- Try it -
Reproduce exactly, and only, the lines below from the one containing "comenzó a agotarse, debido" through the one containing "será más difícil".

--------------------

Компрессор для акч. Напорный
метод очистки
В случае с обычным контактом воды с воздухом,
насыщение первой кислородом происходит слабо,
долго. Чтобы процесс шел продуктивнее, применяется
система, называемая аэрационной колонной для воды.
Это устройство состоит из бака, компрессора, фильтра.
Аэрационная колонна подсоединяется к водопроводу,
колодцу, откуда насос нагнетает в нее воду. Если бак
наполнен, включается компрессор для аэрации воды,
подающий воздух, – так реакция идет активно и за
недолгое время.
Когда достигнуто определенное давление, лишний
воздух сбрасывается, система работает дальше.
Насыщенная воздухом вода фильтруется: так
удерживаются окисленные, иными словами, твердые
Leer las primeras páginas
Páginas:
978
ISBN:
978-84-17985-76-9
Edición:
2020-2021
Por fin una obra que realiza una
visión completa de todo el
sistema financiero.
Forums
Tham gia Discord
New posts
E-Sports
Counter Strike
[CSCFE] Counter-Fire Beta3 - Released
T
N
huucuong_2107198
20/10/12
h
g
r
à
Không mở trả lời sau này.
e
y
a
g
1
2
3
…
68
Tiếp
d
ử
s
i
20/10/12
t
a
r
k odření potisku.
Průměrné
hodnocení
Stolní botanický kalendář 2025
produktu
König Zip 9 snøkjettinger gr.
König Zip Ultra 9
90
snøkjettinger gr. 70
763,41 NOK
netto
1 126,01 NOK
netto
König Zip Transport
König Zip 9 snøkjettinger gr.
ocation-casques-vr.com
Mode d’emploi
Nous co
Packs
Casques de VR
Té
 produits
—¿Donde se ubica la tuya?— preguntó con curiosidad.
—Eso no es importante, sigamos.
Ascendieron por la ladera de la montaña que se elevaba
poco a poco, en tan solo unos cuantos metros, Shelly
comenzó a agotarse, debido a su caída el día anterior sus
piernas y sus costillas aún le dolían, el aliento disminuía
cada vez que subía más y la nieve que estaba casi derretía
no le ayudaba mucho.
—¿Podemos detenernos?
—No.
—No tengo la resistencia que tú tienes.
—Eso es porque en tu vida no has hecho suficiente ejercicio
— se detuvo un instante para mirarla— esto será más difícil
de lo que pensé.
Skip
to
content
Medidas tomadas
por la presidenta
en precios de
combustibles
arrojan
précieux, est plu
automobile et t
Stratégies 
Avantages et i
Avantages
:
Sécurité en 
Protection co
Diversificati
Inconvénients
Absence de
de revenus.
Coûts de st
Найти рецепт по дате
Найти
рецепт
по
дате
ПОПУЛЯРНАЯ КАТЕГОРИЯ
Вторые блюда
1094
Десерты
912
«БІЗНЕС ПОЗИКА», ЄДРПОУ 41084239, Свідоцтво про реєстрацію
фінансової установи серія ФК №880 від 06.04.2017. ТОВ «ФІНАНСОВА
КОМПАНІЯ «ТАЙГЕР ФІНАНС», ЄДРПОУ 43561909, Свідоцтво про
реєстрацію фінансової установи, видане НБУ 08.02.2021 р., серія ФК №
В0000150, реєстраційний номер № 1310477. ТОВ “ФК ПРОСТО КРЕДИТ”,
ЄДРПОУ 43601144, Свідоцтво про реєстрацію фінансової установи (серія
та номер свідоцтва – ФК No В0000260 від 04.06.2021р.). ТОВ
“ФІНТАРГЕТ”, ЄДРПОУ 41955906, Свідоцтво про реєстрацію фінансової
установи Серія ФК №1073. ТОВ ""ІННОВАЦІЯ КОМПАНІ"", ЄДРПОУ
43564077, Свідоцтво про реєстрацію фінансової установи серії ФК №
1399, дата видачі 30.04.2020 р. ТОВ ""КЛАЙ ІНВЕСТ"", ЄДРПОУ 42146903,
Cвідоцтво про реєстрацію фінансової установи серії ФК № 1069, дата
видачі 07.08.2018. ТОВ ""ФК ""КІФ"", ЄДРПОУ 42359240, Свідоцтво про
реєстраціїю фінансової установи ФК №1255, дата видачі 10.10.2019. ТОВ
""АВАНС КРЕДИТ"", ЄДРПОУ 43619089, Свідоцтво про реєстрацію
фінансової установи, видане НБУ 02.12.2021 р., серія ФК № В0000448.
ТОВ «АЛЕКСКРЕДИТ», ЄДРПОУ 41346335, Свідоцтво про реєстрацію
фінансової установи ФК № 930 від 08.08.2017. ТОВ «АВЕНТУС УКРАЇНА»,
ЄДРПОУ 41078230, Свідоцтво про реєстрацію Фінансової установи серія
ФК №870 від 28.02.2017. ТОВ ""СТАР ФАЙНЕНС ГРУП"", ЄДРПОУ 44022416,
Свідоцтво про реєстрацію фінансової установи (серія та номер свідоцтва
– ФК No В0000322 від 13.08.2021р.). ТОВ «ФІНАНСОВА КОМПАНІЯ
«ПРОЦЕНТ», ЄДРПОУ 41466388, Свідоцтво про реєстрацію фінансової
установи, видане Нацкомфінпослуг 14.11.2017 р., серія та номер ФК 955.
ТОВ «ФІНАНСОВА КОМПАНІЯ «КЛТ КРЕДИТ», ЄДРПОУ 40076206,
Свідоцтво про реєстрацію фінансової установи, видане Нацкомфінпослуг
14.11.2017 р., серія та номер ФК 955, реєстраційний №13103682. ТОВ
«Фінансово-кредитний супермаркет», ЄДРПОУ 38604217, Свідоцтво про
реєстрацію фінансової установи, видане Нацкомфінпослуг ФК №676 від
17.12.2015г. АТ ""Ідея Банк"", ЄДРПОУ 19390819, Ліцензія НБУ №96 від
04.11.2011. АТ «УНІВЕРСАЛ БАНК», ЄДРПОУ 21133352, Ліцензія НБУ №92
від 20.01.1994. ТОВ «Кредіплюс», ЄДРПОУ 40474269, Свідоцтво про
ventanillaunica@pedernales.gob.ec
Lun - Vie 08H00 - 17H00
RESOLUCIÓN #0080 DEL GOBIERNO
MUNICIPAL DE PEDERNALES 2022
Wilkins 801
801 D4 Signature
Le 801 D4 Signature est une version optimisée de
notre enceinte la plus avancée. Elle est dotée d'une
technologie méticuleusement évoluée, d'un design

--------------------

- Written response -
comenzó a agotarse, debido a su caída el día anterior sus
piernas y sus costillas aún le dolían, el aliento disminuía
cada vez que subía más y la nieve que estaba casi derretía
no le ayudaba mucho.
—¿Podemos detenernos?
—No.
—No tengo la resistencia que tú tienes.
—Eso es porque en tu vida no has hecho suficiente ejercicio
— se detuvo un instante para mirarla— esto será más difícil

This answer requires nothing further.